DIRECTIONS
Type the records that follow again exactly as written, but drop the pictures.

SOURCE MATERIAL
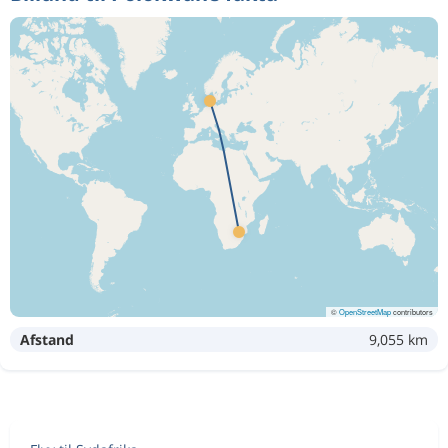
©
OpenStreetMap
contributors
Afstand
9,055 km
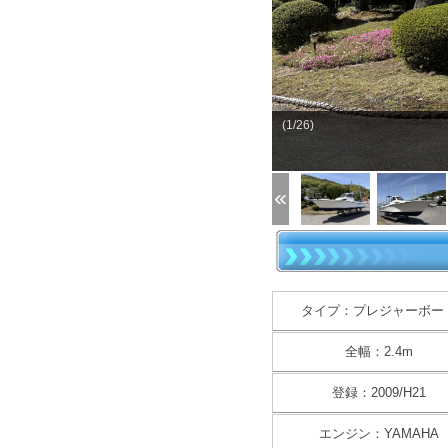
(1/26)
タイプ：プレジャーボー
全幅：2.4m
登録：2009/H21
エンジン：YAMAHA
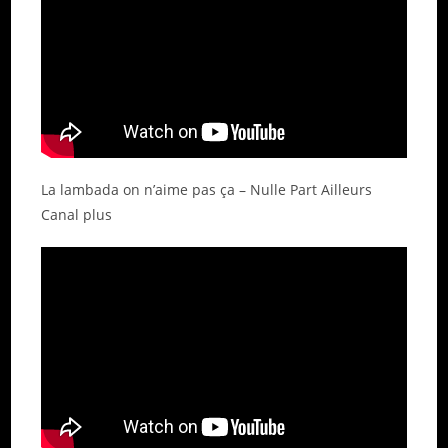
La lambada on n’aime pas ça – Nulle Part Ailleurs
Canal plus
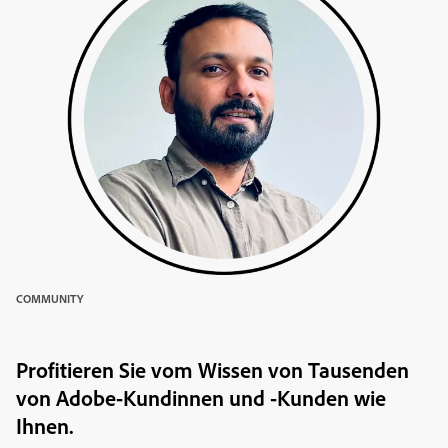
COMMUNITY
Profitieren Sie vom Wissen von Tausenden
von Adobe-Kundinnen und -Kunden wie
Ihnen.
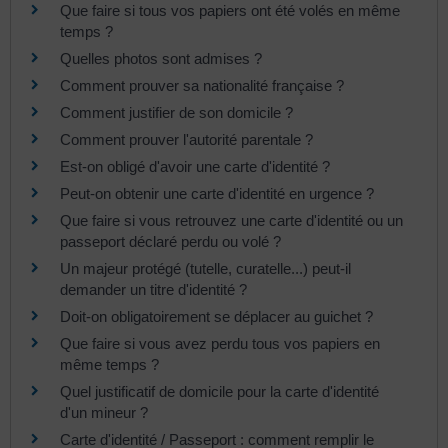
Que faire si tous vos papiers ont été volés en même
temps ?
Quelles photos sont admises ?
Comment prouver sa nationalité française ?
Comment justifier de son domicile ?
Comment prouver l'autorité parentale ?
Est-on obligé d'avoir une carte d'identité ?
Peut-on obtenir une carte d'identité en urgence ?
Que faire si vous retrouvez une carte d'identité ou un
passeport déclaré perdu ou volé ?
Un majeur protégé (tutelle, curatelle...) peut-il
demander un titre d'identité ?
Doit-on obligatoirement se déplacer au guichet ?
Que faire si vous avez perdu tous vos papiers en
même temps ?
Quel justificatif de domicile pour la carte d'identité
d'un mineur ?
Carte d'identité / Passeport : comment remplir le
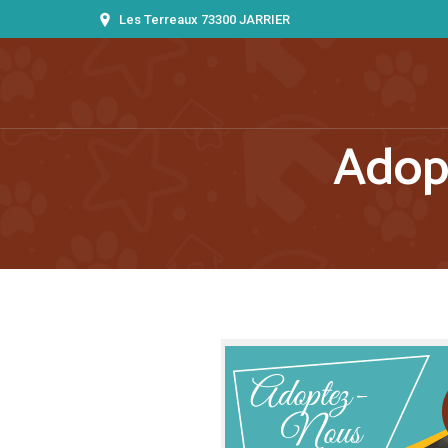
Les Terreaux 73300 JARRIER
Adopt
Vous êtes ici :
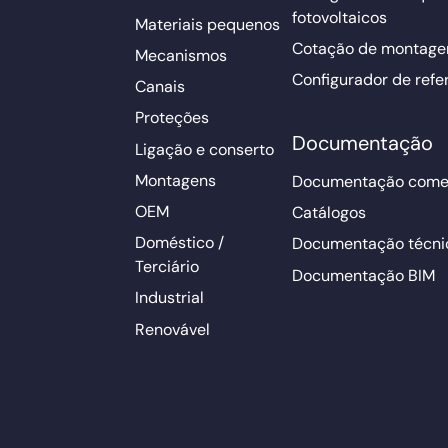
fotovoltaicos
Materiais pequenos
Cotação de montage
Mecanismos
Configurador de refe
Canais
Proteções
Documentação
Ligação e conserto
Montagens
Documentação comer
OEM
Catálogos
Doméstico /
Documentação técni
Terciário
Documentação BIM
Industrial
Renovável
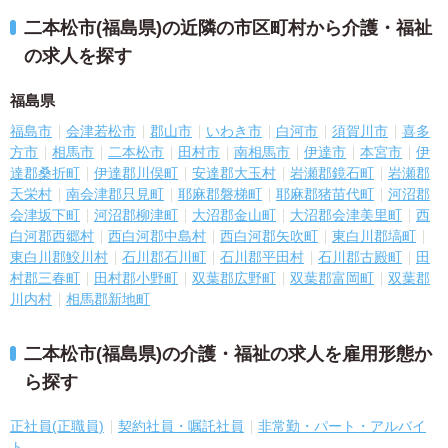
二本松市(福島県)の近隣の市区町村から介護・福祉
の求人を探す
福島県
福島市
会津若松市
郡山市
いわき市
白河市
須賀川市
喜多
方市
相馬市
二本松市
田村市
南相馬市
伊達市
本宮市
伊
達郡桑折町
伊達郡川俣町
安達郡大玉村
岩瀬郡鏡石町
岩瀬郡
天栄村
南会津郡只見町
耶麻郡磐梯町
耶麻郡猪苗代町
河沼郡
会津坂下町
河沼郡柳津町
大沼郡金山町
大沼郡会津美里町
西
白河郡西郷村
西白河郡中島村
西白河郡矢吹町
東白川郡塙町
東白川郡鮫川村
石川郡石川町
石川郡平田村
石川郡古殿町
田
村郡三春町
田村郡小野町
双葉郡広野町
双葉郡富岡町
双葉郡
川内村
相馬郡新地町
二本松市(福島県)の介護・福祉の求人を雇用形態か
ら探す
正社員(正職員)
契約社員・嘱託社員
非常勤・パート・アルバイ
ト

TASK SOLUTION
©
OpenStreetMap
contributors
Afstand
9,055 km
(1/26)
タイプ：プレジャーボー
全幅：2.4m
登録：2009/H21
エンジン：YAMAHA
La lambada on n’aime pas ça – Nulle Part Ailleurs
Canal plus
COMMUNITY
Profitieren Sie vom Wissen von Tausenden
von Adobe-Kundinnen und -Kunden wie
Ihnen.
Que faire si tous vos papiers ont été volés en même
temps ?
Quelles photos sont admises ?
Comment prouver sa nationalité française ?
Comment justifier de son domicile ?
Comment prouver l'autorité parentale ?
Est-on obligé d'avoir une carte d'identité ?
Peut-on obtenir une carte d'identité en urgence ?
Que faire si vous retrouvez une carte d'identité ou un
passeport déclaré perdu ou volé ?
Un majeur protégé (tutelle, curatelle...) peut-il
demander un titre d'identité ?
Doit-on obligatoirement se déplacer au guichet ?
Que faire si vous avez perdu tous vos papiers en
même temps ?
Quel justificatif de domicile pour la carte d'identité
d'un mineur ?
Carte d'identité / Passeport : comment remplir le
Les Terreaux 73300 JARRIER
Adopt
Vous êtes ici :
fotovoltaicos
Materiais pequenos
Cotação de montage
Mecanismos
Configurador de refe
Canais
Proteções
Documentação
Ligação e conserto
Montagens
Documentação comer
OEM
Catálogos
Doméstico /
Documentação técni
Terciário
Documentação BIM
Industrial
Renovável
二本松市(福島県)の近隣の市区町村から介護・福祉
の求人を探す
福島県
福島市
会津若松市
郡山市
いわき市
白河市
須賀川市
喜多
方市
相馬市
二本松市
田村市
南相馬市
伊達市
本宮市
伊
達郡桑折町
伊達郡川俣町
安達郡大玉村
岩瀬郡鏡石町
岩瀬郡
天栄村
南会津郡只見町
耶麻郡磐梯町
耶麻郡猪苗代町
河沼郡
会津坂下町
河沼郡柳津町
大沼郡金山町
大沼郡会津美里町
西
白河郡西郷村
西白河郡中島村
西白河郡矢吹町
東白川郡塙町
東白川郡鮫川村
石川郡石川町
石川郡平田村
石川郡古殿町
田
村郡三春町
田村郡小野町
双葉郡広野町
双葉郡富岡町
双葉郡
川内村
相馬郡新地町
二本松市(福島県)の介護・福祉の求人を雇用形態か
ら探す
正社員(正職員)
契約社員・嘱託社員
非常勤・パート・アルバイ
ト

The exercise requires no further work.